Zimbabwe lifted its ban on hunting lions, leopards and elephants less than 10 days after news of the killing of Cecil the lion caused an international outcry, media reports said. Zimbabwe officials announced the ban in areas outside of Hwange at the beginning of August after the big cat was killed by Minnesota dentist Walter Palmer in the Hwange National Park a month before.
“We are pleased to inform you that, following some useful discussions between operators and the relevant Zimbabwean authorities, the suspension has now been uplifted throughout the country,” a leaked statement from the Zimbabwe Professional Hunters and Guides Association said, according to News 24.
The Zimbabwe Parks and Wildlife Management Authority wasn’t immediately available for comment.
In his first comments about the incident on Monday, Zimbabwe’s President Robert Mugabe said Zimbabweans failed in their responsibility to protect Cecil, the Associated Press reported.
“He is dead but yours to protect, and you failed to protect him,” he said in a speech to mark Heroes’ Day, a national holiday to honor fighters who died in the war to end white minority rule.
“There are vandals who come from all over. Some maybe just ordinary visitors, but there are others who want to vandalize, to irregularly and illegally acquire part of those resources,” Mugabe said, according to the AP.
“All this wildlife is yours, we should protect them. They should not be shot by a gun, it’s a sin. Or an arrow. I was stopped from killing animals with an arrow when I was seven or eight years old. I was told:
“These are God’s creatures.’”
Palmer, 55, allegedly paid about $50,000 to track and kill 13 year-old Cecil, who was part of an Oxford University study.
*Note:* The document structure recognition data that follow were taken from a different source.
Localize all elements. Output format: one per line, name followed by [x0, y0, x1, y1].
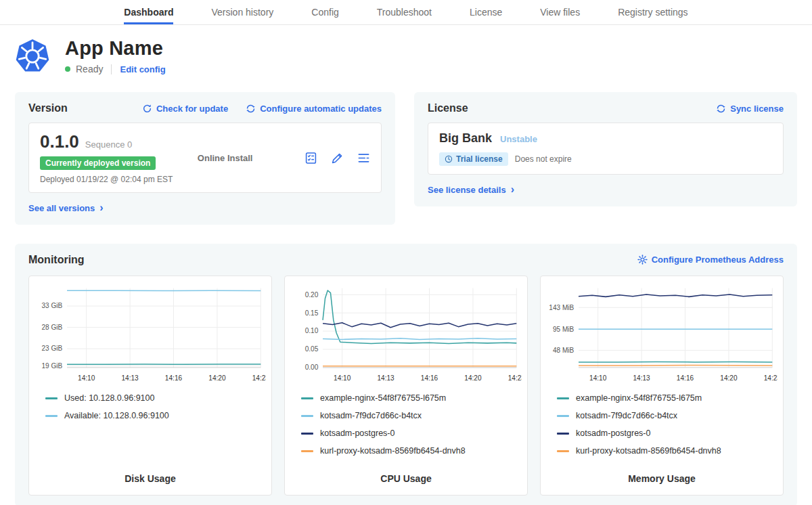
svg-text:14:13: 14:13 [378, 374, 395, 382]
svg-text:14:20: 14:20 [720, 374, 738, 382]
release-notes-icon [304, 152, 317, 164]
svg-text:33 GiB: 33 GiB [42, 302, 63, 309]
svg-text:14:16: 14:16 [165, 374, 183, 382]
check-for-update-link[interactable]: Check for update [142, 104, 228, 114]
legend-swatch [45, 397, 58, 399]
svg-text:14:20: 14:20 [208, 374, 226, 382]
clock-icon [445, 155, 453, 163]
trial-license-label: Trial license [456, 154, 503, 164]
sequence-label: Sequence 0 [85, 139, 132, 150]
install-type-label: Online Install [198, 153, 253, 163]
chevron-right-icon: › [99, 202, 103, 213]
legend-item[interactable]: kurl-proxy-kotsadm-8569fb6454-dnvh8 [301, 446, 522, 456]
legend-label: kotsadm-postgres-0 [576, 429, 650, 438]
legend-item[interactable]: kotsadm-postgres-0 [557, 429, 777, 438]
svg-text:95 MiB: 95 MiB [553, 325, 574, 332]
deployed-version-badge: Currently deployed version [40, 156, 156, 170]
legend-item[interactable]: example-nginx-54f8f76755-l675m [557, 393, 777, 403]
refresh-icon [142, 104, 152, 114]
version-number: 0.1.0 [40, 131, 79, 152]
deployed-timestamp: Deployed 01/19/22 @ 02:04 pm EST [40, 175, 173, 184]
legend-swatch [301, 433, 313, 435]
version-panel-title: Version [28, 102, 68, 114]
monitoring-panel: Monitoring Configure Prometheus Address … [15, 244, 797, 505]
app-header: App Name Ready Edit config [15, 37, 797, 74]
current-version-card: 0.1.0 Sequence 0 Currently deployed vers… [28, 123, 382, 193]
edit-config-label: Edit config [120, 64, 165, 74]
svg-text:143 MiB: 143 MiB [549, 303, 574, 311]
legend-item[interactable]: kurl-proxy-kotsadm-8569fb6454-dnvh8 [557, 446, 777, 456]
svg-text:0.20: 0.20 [305, 290, 319, 298]
see-all-versions-label: See all versions [28, 203, 95, 213]
legend-item[interactable]: Used: 10.128.0.96:9100 [45, 393, 266, 403]
app-status: Ready [76, 64, 103, 74]
see-license-details-label: See license details [428, 185, 506, 195]
legend-swatch [301, 397, 313, 399]
legend-item[interactable]: kotsadm-7f9dc7d66c-b4tcx [301, 411, 522, 420]
configure-prometheus-link[interactable]: Configure Prometheus Address [637, 255, 784, 265]
svg-text:14:16: 14:16 [421, 374, 438, 382]
legend-label: kurl-proxy-kotsadm-8569fb6454-dnvh8 [576, 446, 721, 456]
legend-label: example-nginx-54f8f76755-l675m [320, 393, 446, 403]
edit-yaml-button[interactable] [331, 152, 344, 164]
see-all-versions-link[interactable]: See all versions › [28, 202, 104, 213]
gear-icon [637, 255, 648, 265]
legend-swatch [301, 450, 313, 452]
version-panel: Version Check for update Configure autom… [15, 92, 395, 225]
legend-label: Used: 10.128.0.96:9100 [64, 393, 154, 403]
auto-update-icon [246, 104, 256, 114]
svg-text:14:23: 14:23 [508, 374, 522, 382]
configure-automatic-updates-link[interactable]: Configure automatic updates [246, 104, 382, 114]
svg-text:14:23: 14:23 [252, 374, 266, 382]
tab-troubleshoot[interactable]: Troubleshoot [377, 0, 432, 24]
license-detail-card: Big Bank Unstable Trial license Does not… [428, 123, 784, 175]
legend-label: kotsadm-7f9dc7d66c-b4tcx [576, 411, 677, 420]
view-diff-button[interactable] [357, 152, 370, 164]
divider [111, 64, 112, 74]
sync-license-link[interactable]: Sync license [716, 104, 784, 114]
sync-license-label: Sync license [730, 104, 784, 114]
release-notes-button[interactable] [304, 152, 317, 164]
monitoring-panel-title: Monitoring [28, 254, 85, 266]
legend-swatch [45, 415, 58, 417]
legend-item[interactable]: Available: 10.128.0.96:9100 [45, 411, 266, 420]
cpu-usage-legend: example-nginx-54f8f76755-l675mkotsadm-7f… [301, 393, 522, 464]
legend-label: kotsadm-7f9dc7d66c-b4tcx [320, 411, 422, 420]
legend-item[interactable]: kotsadm-postgres-0 [301, 429, 522, 438]
tab-config[interactable]: Config [311, 0, 338, 24]
disk-usage-card: 33 GiB28 GiB23 GiB19 GiB14:1014:1314:161… [28, 276, 272, 496]
check-for-update-label: Check for update [156, 104, 228, 114]
tab-license[interactable]: License [470, 0, 502, 24]
tab-view-files[interactable]: View files [540, 0, 580, 24]
svg-text:14:13: 14:13 [633, 374, 651, 382]
tab-registry-settings[interactable]: Registry settings [618, 0, 687, 24]
app-title: App Name [65, 37, 166, 60]
chevron-right-icon: › [511, 184, 514, 195]
legend-item[interactable]: kotsadm-7f9dc7d66c-b4tcx [557, 411, 777, 420]
cpu-usage-title: CPU Usage [290, 466, 522, 488]
disk-usage-title: Disk Usage [35, 466, 266, 488]
dashboard-main: App Name Ready Edit config Version Check… [0, 37, 812, 505]
svg-text:19 GiB: 19 GiB [42, 361, 63, 369]
legend-item[interactable]: example-nginx-54f8f76755-l675m [301, 393, 522, 403]
tab-dashboard[interactable]: Dashboard [124, 0, 173, 24]
svg-text:14:10: 14:10 [78, 374, 95, 382]
tab-version-history[interactable]: Version history [211, 0, 273, 24]
edit-config-link[interactable]: Edit config [120, 64, 165, 74]
svg-text:14:23: 14:23 [764, 374, 777, 382]
license-panel: License Sync license Big Bank Unstable T… [414, 92, 797, 206]
cpu-usage-chart: 0.200.150.100.050.0014:1014:1314:1614:20… [290, 283, 522, 386]
see-license-details-link[interactable]: See license details › [428, 184, 514, 195]
svg-text:0.00: 0.00 [305, 364, 319, 371]
legend-swatch [557, 433, 569, 435]
legend-swatch [557, 397, 569, 399]
legend-label: example-nginx-54f8f76755-l675m [576, 393, 702, 403]
legend-swatch [301, 415, 313, 417]
svg-text:14:10: 14:10 [334, 374, 351, 382]
svg-text:0.05: 0.05 [305, 345, 319, 353]
diff-lines-icon [357, 152, 370, 164]
legend-label: kurl-proxy-kotsadm-8569fb6454-dnvh8 [320, 446, 466, 456]
status-dot [65, 66, 70, 72]
configure-automatic-updates-label: Configure automatic updates [260, 104, 382, 114]
kubernetes-logo-icon [15, 39, 50, 74]
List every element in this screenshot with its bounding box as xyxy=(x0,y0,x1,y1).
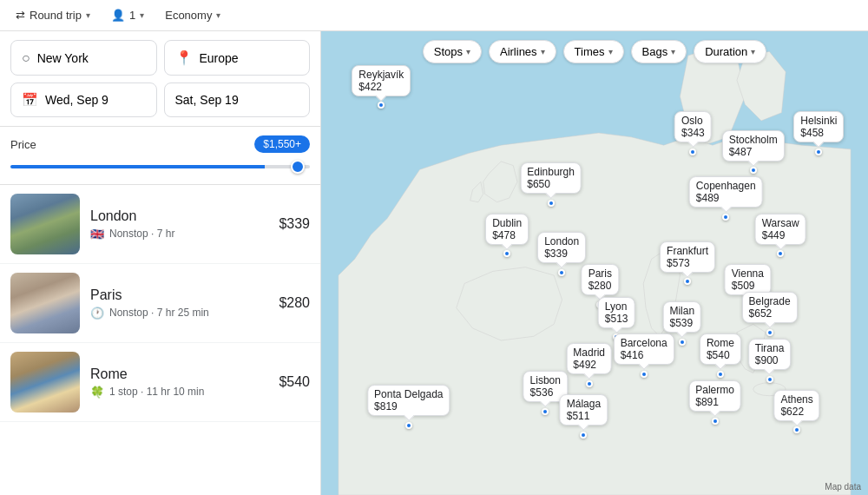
price-pin-lyon[interactable]: Lyon$513 xyxy=(598,297,635,328)
pin-city-price: $492 xyxy=(573,359,605,371)
pin-city-price: $416 xyxy=(621,349,667,361)
pin-city-price: $540 xyxy=(707,349,734,361)
chevron-down-icon: ▾ xyxy=(608,47,613,56)
price-section: Price $1,550+ xyxy=(0,127,320,185)
map-dot-london xyxy=(558,269,565,276)
trip-type-selector[interactable]: ⇄ Round trip ▾ xyxy=(9,5,97,25)
pin-city-price: $513 xyxy=(605,313,628,325)
destination-input[interactable]: 📍 Europe xyxy=(164,40,311,76)
pin-city-name: Belgrade xyxy=(749,295,791,307)
cabin-class-label: Economy xyxy=(165,9,212,22)
price-pin-belgrade[interactable]: Belgrade$652 xyxy=(742,292,798,323)
flight-list-item[interactable]: London🇬🇧Nonstop · 7 hr$339 xyxy=(0,185,320,264)
map-dot-tirana xyxy=(766,376,773,383)
map-svg xyxy=(321,31,868,495)
map-dot-barcelona xyxy=(641,371,648,378)
price-pin-madrid[interactable]: Madrid$492 xyxy=(566,343,612,374)
flight-thumbnail xyxy=(10,194,80,254)
map-attribution: Map data xyxy=(825,482,861,492)
main-layout: ○ New York 📍 Europe 📅 Wed, Sep 9 Sat, Se… xyxy=(0,31,868,495)
pin-city-price: $539 xyxy=(669,317,694,329)
flight-list-item[interactable]: Rome🍀1 stop · 11 hr 10 min$540 xyxy=(0,343,320,422)
pin-city-name: Milan xyxy=(669,305,694,317)
price-slider[interactable] xyxy=(10,158,310,175)
flight-details: 🕐Nonstop · 7 hr 25 min xyxy=(90,307,268,320)
map-filter-bags[interactable]: Bags▾ xyxy=(631,40,687,63)
price-badge: $1,550+ xyxy=(254,135,310,153)
map-dot-reykjavik xyxy=(378,102,385,109)
pin-city-name: Lyon xyxy=(605,300,628,313)
price-pin-pontadelgada[interactable]: Ponta Delgada$819 xyxy=(367,385,450,416)
pin-city-name: Ponta Delgada xyxy=(374,388,443,400)
return-date-input[interactable]: Sat, Sep 19 xyxy=(164,82,311,117)
origin-input[interactable]: ○ New York xyxy=(10,40,157,76)
pin-city-price: $280 xyxy=(589,280,612,292)
pin-city-name: Edinburgh xyxy=(527,166,575,178)
flight-price: $339 xyxy=(279,216,310,232)
price-pin-warsaw[interactable]: Warsaw$449 xyxy=(755,214,806,245)
pin-city-price: $652 xyxy=(749,307,791,320)
flight-list-item[interactable]: Paris🕐Nonstop · 7 hr 25 min$280 xyxy=(0,264,320,343)
pin-city-price: $573 xyxy=(667,257,708,269)
pin-city-price: $478 xyxy=(492,229,522,241)
price-pin-london[interactable]: London$339 xyxy=(537,232,586,263)
flight-list: London🇬🇧Nonstop · 7 hr$339Paris🕐Nonstop … xyxy=(0,185,320,495)
flight-city: Paris xyxy=(90,287,268,303)
trip-type-chevron: ▾ xyxy=(86,10,90,20)
slider-thumb[interactable] xyxy=(291,160,305,174)
pin-city-name: Paris xyxy=(589,267,612,280)
flight-thumbnail-image xyxy=(10,194,80,254)
price-pin-edinburgh[interactable]: Edinburgh$650 xyxy=(520,162,582,194)
price-pin-tirana[interactable]: Tirana$900 xyxy=(748,339,792,370)
flight-info: London🇬🇧Nonstop · 7 hr xyxy=(90,208,268,241)
flight-stop-icon: 🇬🇧 xyxy=(90,228,104,241)
map-dot-oslo xyxy=(689,148,696,155)
price-pin-athens[interactable]: Athens$622 xyxy=(773,390,819,421)
location-row: ○ New York 📍 Europe xyxy=(10,40,310,76)
map-dot-stockholm xyxy=(750,167,757,174)
price-pin-rome[interactable]: Rome$540 xyxy=(700,333,741,365)
price-pin-copenhagen[interactable]: Copenhagen$489 xyxy=(689,176,763,208)
price-pin-malaga[interactable]: Málaga$511 xyxy=(560,394,608,426)
cabin-class-selector[interactable]: Economy ▾ xyxy=(158,5,227,25)
map-dot-palermo xyxy=(712,418,719,425)
map-dot-warsaw xyxy=(777,250,784,257)
price-pin-palermo[interactable]: Palermo$891 xyxy=(688,380,741,412)
pin-city-price: $511 xyxy=(567,410,601,422)
price-pin-oslo[interactable]: Oslo$343 xyxy=(674,111,712,142)
map-filter-stops[interactable]: Stops▾ xyxy=(423,40,482,63)
pin-city-name: Copenhagen xyxy=(696,180,756,192)
flight-thumbnail-image xyxy=(10,273,80,333)
flight-details: 🇬🇧Nonstop · 7 hr xyxy=(90,228,268,241)
passengers-selector[interactable]: 👤 1 ▾ xyxy=(104,5,151,25)
destination-icon: 📍 xyxy=(175,50,193,66)
pin-city-price: $891 xyxy=(695,396,734,408)
price-pin-reykjavik[interactable]: Reykjavík$422 xyxy=(352,65,411,96)
price-pin-stockholm[interactable]: Stockholm$487 xyxy=(722,130,785,162)
pin-city-name: Tirana xyxy=(755,342,785,354)
map-filter-duration[interactable]: Duration▾ xyxy=(694,40,766,63)
pin-city-name: Madrid xyxy=(573,346,605,359)
price-pin-frankfurt[interactable]: Frankfurt$573 xyxy=(660,241,715,273)
departure-date-input[interactable]: 📅 Wed, Sep 9 xyxy=(10,82,157,117)
pin-city-name: Palermo xyxy=(695,384,734,396)
destination-value: Europe xyxy=(200,51,239,65)
pin-city-price: $487 xyxy=(729,146,778,158)
chevron-down-icon: ▾ xyxy=(466,47,470,56)
pin-city-price: $622 xyxy=(780,406,812,418)
map-filter-airlines[interactable]: Airlines▾ xyxy=(489,40,556,63)
price-pin-barcelona[interactable]: Barcelona$416 xyxy=(614,333,674,365)
map-dot-rome xyxy=(717,371,724,378)
price-pin-dublin[interactable]: Dublin$478 xyxy=(485,214,529,245)
pin-city-name: Frankfurt xyxy=(667,245,708,257)
price-pin-milan[interactable]: Milan$539 xyxy=(662,301,701,333)
map-dot-madrid xyxy=(586,380,593,387)
price-pin-paris[interactable]: Paris$280 xyxy=(582,264,619,295)
cabin-class-chevron: ▾ xyxy=(216,10,220,20)
map-dot-milan xyxy=(679,339,686,346)
flight-thumbnail-image xyxy=(10,352,80,412)
price-pin-helsinki[interactable]: Helsinki$458 xyxy=(793,111,844,142)
map-filter-times[interactable]: Times▾ xyxy=(563,40,624,63)
flight-thumbnail xyxy=(10,273,80,333)
price-pin-vienna[interactable]: Vienna$509 xyxy=(725,264,771,295)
Zimbabwe’s environment minister has called for Palmer, who says he thought the hunt was legal, to be extradited.
Theo Bronkhorst, a professional hunter who acted as Palmer’s guide, appeared in a court in the town of Hwange last week facing charges of failing to prevent an unlawful hunt. Bronkhorst told reporters he believed he had the right permits and did not break the law. He faces up to 15 years in jail if convicted.
Meanwhile, Lion Lager, a popular brand of beer in Zimbabwe, is using Cecil in its new advertising campaign.
The brand placed ads in local papers last week saying, “Our pride lives on – A tribute to Cecil the Lion,” according to Nehanda Radio.
A TV commercial for Lion Lager starts with a voice saying: “We’re all sad that Cecil the lion has gone. But his roar still lives on,” before a man drinks beer in a bar and then roars like a lion.